Data items:
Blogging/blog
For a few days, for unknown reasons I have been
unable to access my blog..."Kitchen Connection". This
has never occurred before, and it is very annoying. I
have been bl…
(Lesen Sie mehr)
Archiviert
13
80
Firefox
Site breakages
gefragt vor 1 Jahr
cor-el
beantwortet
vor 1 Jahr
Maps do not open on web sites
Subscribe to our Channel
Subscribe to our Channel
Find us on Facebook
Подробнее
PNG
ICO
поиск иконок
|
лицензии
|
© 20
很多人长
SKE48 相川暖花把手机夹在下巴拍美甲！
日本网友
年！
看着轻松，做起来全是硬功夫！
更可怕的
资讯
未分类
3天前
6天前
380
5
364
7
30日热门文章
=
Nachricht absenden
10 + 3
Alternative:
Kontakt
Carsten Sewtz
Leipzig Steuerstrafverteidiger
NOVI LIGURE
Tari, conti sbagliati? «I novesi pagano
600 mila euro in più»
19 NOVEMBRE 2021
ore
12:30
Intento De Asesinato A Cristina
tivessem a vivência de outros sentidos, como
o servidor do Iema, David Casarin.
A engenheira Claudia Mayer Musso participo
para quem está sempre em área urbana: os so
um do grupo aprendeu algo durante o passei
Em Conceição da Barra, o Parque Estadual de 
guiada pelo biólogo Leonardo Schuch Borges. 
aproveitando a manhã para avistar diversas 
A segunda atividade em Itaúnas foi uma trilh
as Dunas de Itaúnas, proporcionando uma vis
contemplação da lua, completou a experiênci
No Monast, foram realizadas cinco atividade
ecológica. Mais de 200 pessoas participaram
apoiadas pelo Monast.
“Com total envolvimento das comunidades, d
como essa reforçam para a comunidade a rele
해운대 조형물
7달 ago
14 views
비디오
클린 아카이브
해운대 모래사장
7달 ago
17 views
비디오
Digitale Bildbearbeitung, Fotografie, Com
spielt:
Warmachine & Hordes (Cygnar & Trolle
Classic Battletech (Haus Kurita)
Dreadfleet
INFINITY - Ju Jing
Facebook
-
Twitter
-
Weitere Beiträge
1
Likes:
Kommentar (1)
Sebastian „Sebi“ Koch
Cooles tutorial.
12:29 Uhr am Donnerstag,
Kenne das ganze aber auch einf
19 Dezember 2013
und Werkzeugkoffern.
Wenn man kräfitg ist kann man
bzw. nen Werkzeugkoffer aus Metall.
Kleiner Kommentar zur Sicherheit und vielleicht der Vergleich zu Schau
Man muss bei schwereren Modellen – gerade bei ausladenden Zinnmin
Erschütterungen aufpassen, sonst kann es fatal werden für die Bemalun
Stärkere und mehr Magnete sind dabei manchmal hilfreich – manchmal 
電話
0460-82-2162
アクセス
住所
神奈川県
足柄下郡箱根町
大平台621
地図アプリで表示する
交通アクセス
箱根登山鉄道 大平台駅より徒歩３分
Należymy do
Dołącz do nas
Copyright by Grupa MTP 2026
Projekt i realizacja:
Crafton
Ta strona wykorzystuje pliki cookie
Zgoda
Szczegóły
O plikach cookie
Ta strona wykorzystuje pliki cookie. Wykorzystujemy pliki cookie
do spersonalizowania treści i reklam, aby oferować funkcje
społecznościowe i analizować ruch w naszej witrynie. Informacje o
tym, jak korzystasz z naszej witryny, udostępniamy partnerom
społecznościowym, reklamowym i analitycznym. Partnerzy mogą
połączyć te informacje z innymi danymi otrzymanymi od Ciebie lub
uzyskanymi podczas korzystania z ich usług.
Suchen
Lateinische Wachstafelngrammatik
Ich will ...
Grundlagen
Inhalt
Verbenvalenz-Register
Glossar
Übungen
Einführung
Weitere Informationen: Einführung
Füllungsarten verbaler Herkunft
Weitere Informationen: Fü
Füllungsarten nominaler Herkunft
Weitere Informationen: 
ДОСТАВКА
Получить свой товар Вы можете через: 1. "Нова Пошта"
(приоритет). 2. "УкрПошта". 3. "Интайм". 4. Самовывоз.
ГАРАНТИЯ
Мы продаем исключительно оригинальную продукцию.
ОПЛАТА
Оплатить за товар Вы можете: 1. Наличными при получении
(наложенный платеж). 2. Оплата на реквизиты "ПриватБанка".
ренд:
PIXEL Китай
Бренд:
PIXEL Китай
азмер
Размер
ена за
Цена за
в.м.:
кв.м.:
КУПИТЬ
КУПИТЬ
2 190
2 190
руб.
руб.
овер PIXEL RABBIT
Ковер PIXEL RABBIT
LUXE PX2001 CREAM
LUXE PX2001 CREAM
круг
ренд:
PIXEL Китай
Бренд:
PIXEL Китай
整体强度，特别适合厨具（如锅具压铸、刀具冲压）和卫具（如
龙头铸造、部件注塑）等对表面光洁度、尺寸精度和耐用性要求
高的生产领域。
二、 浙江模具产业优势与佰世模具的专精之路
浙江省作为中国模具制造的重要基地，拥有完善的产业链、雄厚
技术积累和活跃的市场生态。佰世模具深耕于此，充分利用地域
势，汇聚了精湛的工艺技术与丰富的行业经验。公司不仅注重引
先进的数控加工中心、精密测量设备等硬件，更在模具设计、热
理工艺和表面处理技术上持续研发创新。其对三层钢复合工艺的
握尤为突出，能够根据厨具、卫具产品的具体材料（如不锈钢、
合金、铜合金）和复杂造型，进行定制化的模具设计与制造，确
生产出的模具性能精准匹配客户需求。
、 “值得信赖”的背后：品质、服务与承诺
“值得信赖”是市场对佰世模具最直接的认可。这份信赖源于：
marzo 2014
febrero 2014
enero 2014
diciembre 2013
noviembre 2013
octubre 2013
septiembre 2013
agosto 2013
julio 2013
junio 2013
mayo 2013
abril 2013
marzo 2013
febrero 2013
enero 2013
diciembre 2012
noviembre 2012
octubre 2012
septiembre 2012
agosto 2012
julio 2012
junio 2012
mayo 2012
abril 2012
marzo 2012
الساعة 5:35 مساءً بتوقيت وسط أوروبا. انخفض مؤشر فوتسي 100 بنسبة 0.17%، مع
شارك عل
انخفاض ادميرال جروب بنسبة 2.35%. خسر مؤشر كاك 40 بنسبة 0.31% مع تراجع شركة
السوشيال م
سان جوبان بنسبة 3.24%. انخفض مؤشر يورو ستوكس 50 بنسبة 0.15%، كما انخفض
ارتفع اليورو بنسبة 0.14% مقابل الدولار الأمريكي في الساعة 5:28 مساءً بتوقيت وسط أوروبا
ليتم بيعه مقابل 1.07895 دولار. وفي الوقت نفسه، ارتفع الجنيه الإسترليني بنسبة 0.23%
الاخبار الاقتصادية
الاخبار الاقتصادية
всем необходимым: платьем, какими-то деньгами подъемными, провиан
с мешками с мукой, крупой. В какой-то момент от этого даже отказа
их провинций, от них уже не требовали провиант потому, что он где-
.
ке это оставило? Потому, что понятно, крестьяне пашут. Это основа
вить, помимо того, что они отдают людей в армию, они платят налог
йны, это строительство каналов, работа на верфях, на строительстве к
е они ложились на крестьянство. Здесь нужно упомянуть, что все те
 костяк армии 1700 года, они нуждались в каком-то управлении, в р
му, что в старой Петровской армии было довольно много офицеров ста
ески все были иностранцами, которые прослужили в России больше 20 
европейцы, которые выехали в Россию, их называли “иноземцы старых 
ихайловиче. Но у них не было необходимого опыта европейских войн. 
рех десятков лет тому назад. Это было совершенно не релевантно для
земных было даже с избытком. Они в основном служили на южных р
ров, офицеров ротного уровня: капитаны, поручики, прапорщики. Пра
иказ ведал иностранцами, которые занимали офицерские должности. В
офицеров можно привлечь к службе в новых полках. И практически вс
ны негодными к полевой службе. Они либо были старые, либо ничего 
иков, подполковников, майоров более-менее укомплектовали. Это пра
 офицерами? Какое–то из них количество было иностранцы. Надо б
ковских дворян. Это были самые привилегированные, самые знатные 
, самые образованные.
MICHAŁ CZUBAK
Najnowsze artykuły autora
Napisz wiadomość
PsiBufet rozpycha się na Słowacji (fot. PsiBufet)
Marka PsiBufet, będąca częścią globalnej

#### [Problem to work on]
The lines needed are those in the data above that hold the string "como"; copy each of them.

#### [Solution to this task]
tivessem a vivência de outros sentidos, como
como essa reforçam para a comunidade a rele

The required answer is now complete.